In the interim petitioner returned to work but was again served with a statement of charges in April 1994 alleging, inter alia, that he provided false and misleading information to his superiors during the course of an investigation. A hear[722]*722ing on these charges was held and, ultimately, petitioner’s employment was terminated. Petitioner thereafter commenced another CPLR article 78 proceeding challenging his dismissal (hereinafter proceeding No. 2), which was transferred to this Court by order of Supreme Court in April 1995.

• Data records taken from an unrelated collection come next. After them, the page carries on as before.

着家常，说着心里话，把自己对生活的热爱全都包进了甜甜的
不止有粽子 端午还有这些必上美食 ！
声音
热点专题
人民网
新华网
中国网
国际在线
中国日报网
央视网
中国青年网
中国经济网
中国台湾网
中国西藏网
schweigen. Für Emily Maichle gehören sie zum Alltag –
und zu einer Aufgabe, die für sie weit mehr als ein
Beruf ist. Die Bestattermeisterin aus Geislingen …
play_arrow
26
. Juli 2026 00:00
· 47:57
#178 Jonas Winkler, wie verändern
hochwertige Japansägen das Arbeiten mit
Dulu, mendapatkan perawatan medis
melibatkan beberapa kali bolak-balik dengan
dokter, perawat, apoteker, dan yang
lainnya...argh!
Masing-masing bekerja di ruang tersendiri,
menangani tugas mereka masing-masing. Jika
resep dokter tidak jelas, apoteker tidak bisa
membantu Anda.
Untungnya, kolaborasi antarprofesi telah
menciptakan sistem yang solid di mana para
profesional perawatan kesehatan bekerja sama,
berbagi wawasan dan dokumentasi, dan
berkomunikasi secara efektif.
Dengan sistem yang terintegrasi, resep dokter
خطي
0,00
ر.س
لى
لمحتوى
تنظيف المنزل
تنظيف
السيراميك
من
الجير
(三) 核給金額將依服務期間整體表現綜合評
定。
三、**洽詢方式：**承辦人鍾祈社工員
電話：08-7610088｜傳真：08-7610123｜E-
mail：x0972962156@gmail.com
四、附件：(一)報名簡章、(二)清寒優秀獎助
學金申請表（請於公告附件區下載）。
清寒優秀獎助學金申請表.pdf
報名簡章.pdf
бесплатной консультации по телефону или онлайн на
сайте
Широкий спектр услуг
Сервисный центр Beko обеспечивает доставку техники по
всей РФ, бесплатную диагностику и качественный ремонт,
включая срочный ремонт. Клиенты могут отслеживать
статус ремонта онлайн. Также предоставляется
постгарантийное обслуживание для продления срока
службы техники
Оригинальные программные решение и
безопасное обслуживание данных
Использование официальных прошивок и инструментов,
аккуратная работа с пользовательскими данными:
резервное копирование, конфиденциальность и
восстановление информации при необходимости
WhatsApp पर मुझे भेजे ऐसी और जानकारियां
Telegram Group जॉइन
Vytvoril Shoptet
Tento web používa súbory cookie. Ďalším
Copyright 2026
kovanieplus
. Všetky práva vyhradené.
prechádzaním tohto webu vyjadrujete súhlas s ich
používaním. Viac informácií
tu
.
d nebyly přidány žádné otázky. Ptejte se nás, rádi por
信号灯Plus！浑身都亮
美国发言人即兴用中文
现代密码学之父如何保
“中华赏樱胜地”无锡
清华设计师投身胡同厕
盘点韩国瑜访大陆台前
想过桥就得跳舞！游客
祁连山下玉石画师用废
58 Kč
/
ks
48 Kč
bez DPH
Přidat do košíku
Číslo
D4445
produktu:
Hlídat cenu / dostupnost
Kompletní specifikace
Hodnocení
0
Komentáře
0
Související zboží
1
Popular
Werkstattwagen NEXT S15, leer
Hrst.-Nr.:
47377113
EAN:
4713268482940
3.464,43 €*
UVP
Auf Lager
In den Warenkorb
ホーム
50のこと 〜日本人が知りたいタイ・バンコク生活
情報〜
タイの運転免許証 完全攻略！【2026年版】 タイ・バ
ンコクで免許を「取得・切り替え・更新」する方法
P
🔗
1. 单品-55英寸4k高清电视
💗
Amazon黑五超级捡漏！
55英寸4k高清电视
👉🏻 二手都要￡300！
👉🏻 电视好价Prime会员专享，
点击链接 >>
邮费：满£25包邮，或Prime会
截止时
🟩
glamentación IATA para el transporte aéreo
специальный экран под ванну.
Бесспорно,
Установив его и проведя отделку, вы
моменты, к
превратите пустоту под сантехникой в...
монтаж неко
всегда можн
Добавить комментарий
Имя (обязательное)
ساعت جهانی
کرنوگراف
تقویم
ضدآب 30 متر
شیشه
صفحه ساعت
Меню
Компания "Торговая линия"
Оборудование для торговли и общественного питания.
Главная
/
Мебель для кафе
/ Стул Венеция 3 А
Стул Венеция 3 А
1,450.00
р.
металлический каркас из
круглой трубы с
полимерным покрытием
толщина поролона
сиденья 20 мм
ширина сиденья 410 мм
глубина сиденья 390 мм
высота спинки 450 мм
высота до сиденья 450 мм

In the context of proceeding No. 1 petitioner, as so limited by his brief, contends that he was denied a fair and impartial hearing due to the Hearing Officer’s purported bias and the Hearing Officer’s decision to exclude particular evidence and curtail certain testimony. We cannot agree. The mere fact that the Hearing Officer was formerly employed as a police officer by respondent was not sufficient to disqualify him from presiding over petitioner’s hearing, and the record as a whole fails to substantiate petitioner’s claim of bias (see generally, Matter of Roberts v Stolzenberg, 202 AD2d 854). Additionally, to the extent that petitioner attempted to introduce proof of alleged prior unrelated "cover ups” by respondent’s police department, the Hearing Officer properly excluded such proof as irrelevant to the issues at hand. Further, assuming, without deciding, that the Hearing Officer erred in failing to admit into evidence or permit questioning relating to certain documents prepared by respondent’s Chief of Police, our review of the record reveals that the Hearing Officer’s rulings in this regard did not preclude petitioner from establishing his defense and, as such, any error may be deemed harmless.
Of the numerous claims raised by petitioner in proceeding No. 2, only two warrant discussion. During the course of petitioner’s disciplinary hearing, testimony was elicited from respondent’s Chief of Police regarding various infractions purportedly committed by petitioner following his return to duty in November 1993. Although evidence of this uncharged misconduct plainly should not have been received into evidence, a review of the underlying determination reveals that such evidence was not considered in reaching a determination as to guilt (see generally, Matter of Finigan v Lent, 189 AD2d 935, 939, appeal dismissed 81 NY2d 1067, lv denied 82 NY2d 657).
Mikoll, J. P., Mercure, Yesawich Jr. and Peters, JJ., concur. Adjudged that the determinations are confirmed, without costs, and petitions dismissed.
To the extent that it also was inappropriate for the Hearing Officer to consider such evidence in recommending a penalty, inasmuch as the penalty of dismissal is fully supported by the record, any error in this regard may be deemed harmless.
Free access — add to your briefcase to read the full text and ask questions with AI
Related
Cite This Page — Counsel Stack
229 A.D.2d 721, 645 N.Y.S.2d 906, 1996 N.Y. App. Div. LEXIS 7818, Counsel Stack Legal Research, https://law.counselstack.com/opinion/nichols-v-village-of-malone-nyappdiv-1996.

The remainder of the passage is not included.